Kekalahannya tidak mengejutkan mengingat kekuatan Taichin, yang dulunya merupakan saingan Harkan, dan kemungkinan setara dengan Riru sekarang. Taichin memiliki kekuatan untuk mengubah Kandir yang terkenal menjadi petarung yang tunduk.
Namun, yang mengejutkan para pengamat adalah respons Taichin terhadap ejekan Kandir—ia tersenyum tanpa tersinggung.
[Senang melihat mulutmu masih lincah juga.]
Hinaan Kandir tidak berarti apa-apa; dia jelas-jelas kalah dalam duel tersebut, yang menjelaskan ketidakpedulian Taichin terhadap ejekannya.
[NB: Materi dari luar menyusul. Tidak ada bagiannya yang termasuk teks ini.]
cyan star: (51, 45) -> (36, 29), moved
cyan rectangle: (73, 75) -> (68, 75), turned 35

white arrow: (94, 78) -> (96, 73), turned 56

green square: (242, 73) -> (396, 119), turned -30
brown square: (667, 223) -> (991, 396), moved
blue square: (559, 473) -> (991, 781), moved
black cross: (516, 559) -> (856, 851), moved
[Omo! Kita kedatangan tamu~ Kurasa ini mengakhiri duel kita. Kita bisa menganggapnya seri jika kau mau, bagaimana menurutmu?]
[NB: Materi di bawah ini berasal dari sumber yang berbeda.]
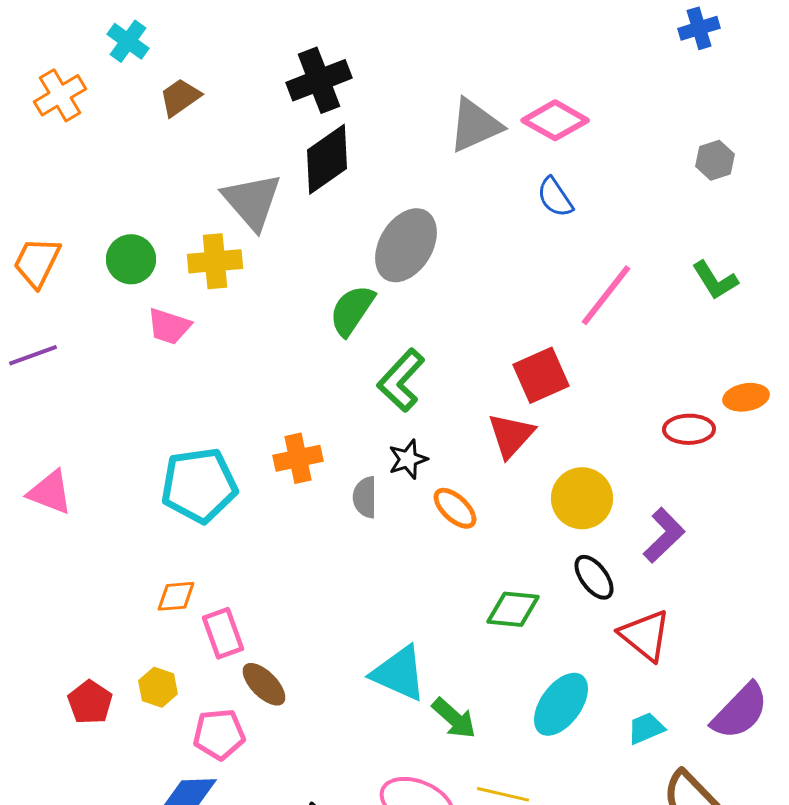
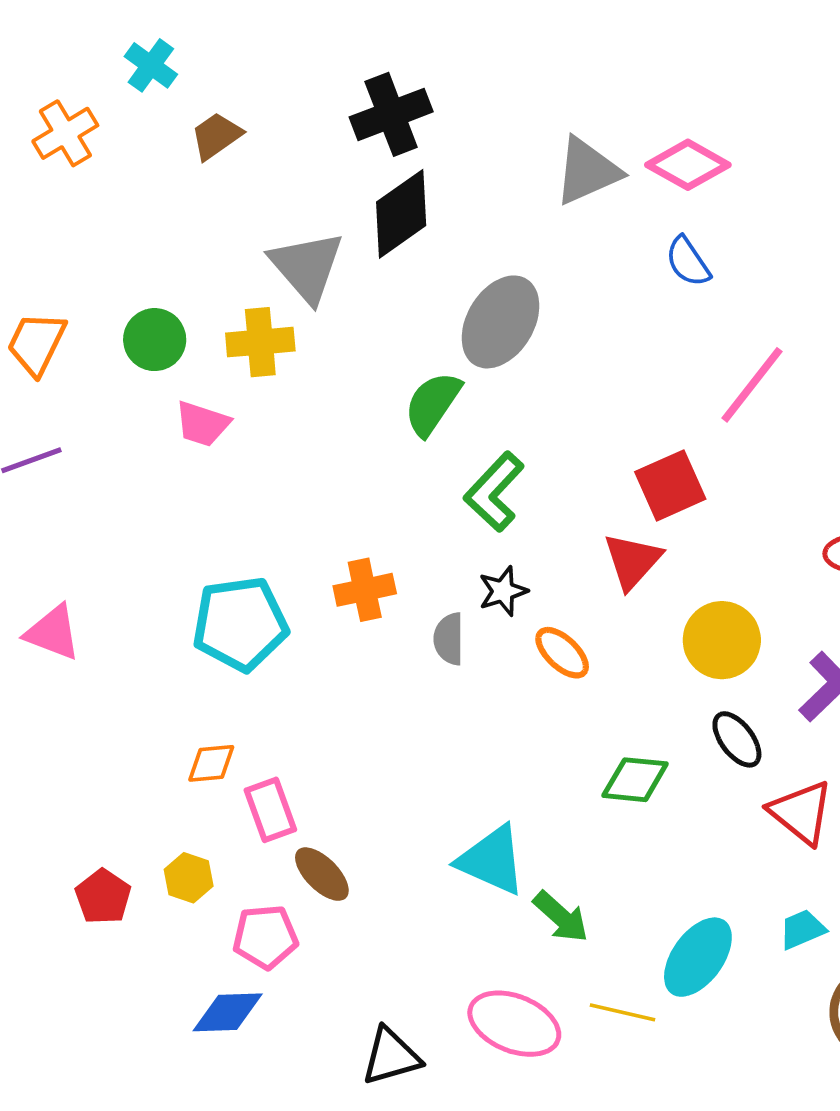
cyan ellipse: (561, 704) -> (698, 957), moved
[Ha! Aku adalah pejuang yang bangga dari Ras Manusia Serigala! Aku tidak akan merendahkan diriku dengan menyebut kekalahan sebagai hasil imbang!]
[Begitu ya~ Hoho!]
Dengan amarah yang terkendali, Kandir meninggalkan taman, berpapasan dengan Guru Hee-Yun yang baru saja tiba dari arah penginapan Kandir.
‘A-Apa?!’
Master Hee-Yun panik saat melihat serigala dengan mana yang tak terukur berjalan ke arahnya. Namun, Kandir sama sekali tidak memperhatikannya.
[Kamu mau apa, Nak? Ha!]
“…”
Dia mendengus ke arah Guru Hee-Yun sebelum melangkah pergi, tidak tertarik pada orang-orang yang dianggapnya lemah.
Sementara itu, Sahas dan Ayman memberi hormat kepada Kandir, yang membalasnya dengan sedikit membungkuk. Terlepas dari kendala bahasa, naluri mereka sebagai pejuang memfasilitasi pengakuan timbal balik.
‘Tempat apa sebenarnya ini…?’ Guru Hee-Yun tercengang melihat pemandangan di hadapannya.
Serigala itu adalah satu hal, tetapi bahkan harimau dan serigala berbulu merah muda yang berada agak jauh pun memiliki mana yang tak terukur. Dia mengamati bahwa seluruh rumah besar itu kini berdenyut dengan mana dari individu-individu yang kuat, untuk alasan yang tidak diketahui.
‘Bu… Bisakah Ibu menjemputku? Aku takut…’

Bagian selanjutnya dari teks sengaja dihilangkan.